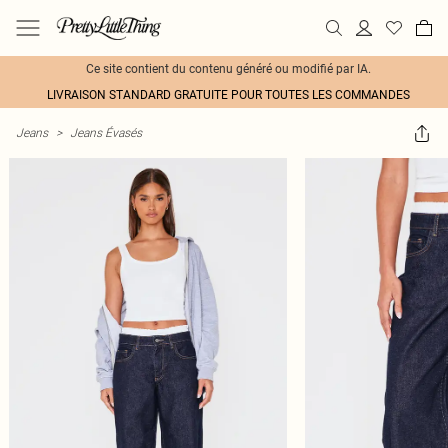
Ce site contient du contenu généré ou modifié par IA.
LIVRAISON STANDARD GRATUITE POUR TOUTES LES COMMANDES
Jeans
>
Jeans Évasés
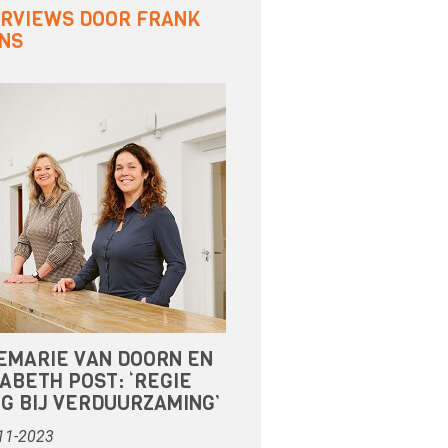
ERVIEWS DOOR FRANK
NS
EMARIE VAN DOORN EN
ABETH POST: ‘REGIE
G BIJ VERDUURZAMING’
11-2023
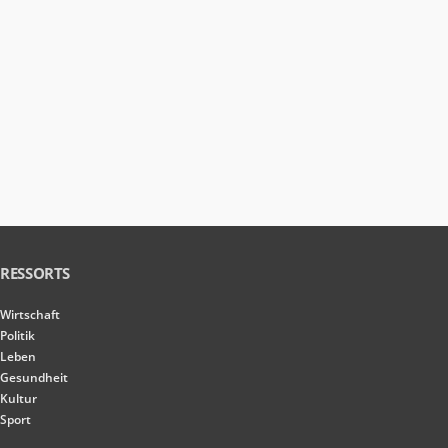
RESSORTS
Wirtschaft
Politik
Leben
Gesundheit
Kultur
Sport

** What the task asks **
Each line above is to be copied verbatim. Drop any image from the copy.

** Answer space **
Ce site contient du contenu généré ou modifié par IA.
LIVRAISON STANDARD GRATUITE POUR TOUTES LES COMMANDES
Jeans
>
Jeans Évasés
ERVIEWS DOOR FRANK
NS
EMARIE VAN DOORN EN
ABETH POST: ‘REGIE
G BIJ VERDUURZAMING’
11-2023
RESSORTS
Wirtschaft
Politik
Leben
Gesundheit
Kultur
Sport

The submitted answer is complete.